***** Supplied material

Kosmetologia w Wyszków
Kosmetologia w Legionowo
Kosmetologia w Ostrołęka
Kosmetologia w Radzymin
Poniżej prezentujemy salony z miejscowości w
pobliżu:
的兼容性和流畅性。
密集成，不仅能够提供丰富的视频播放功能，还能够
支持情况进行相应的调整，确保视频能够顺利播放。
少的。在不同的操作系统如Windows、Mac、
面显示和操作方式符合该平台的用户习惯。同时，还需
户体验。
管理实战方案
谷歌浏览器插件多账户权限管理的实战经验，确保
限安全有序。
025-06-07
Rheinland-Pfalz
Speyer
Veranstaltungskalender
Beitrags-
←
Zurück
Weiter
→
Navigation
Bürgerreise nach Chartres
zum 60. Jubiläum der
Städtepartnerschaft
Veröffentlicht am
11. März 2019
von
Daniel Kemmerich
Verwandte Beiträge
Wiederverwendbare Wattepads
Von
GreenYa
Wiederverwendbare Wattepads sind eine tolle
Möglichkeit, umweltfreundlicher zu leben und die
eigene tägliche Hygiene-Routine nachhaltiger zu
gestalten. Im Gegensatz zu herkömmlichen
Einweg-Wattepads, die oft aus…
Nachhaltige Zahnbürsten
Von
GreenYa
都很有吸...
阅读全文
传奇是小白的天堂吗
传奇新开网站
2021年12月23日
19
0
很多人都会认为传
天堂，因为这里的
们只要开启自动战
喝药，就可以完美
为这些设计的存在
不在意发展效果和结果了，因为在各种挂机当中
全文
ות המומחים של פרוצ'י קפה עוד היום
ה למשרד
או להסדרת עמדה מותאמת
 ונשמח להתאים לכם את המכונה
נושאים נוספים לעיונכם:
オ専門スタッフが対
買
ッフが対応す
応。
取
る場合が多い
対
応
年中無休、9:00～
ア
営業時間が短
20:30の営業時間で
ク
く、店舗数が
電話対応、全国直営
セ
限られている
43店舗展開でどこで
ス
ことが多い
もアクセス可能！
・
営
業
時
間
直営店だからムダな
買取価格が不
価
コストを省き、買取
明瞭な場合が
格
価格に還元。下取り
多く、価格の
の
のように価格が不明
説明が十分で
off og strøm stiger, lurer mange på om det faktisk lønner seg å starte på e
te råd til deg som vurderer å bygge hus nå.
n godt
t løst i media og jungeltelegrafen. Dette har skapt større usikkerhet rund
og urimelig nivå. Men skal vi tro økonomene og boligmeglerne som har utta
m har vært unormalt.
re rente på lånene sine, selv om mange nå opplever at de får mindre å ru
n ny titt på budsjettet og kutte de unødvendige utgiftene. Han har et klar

**********

If a line contains the string "Wattepads", include it in the tally; report the final tally for the whole listing and nothing else.

◆ Task output ◆
3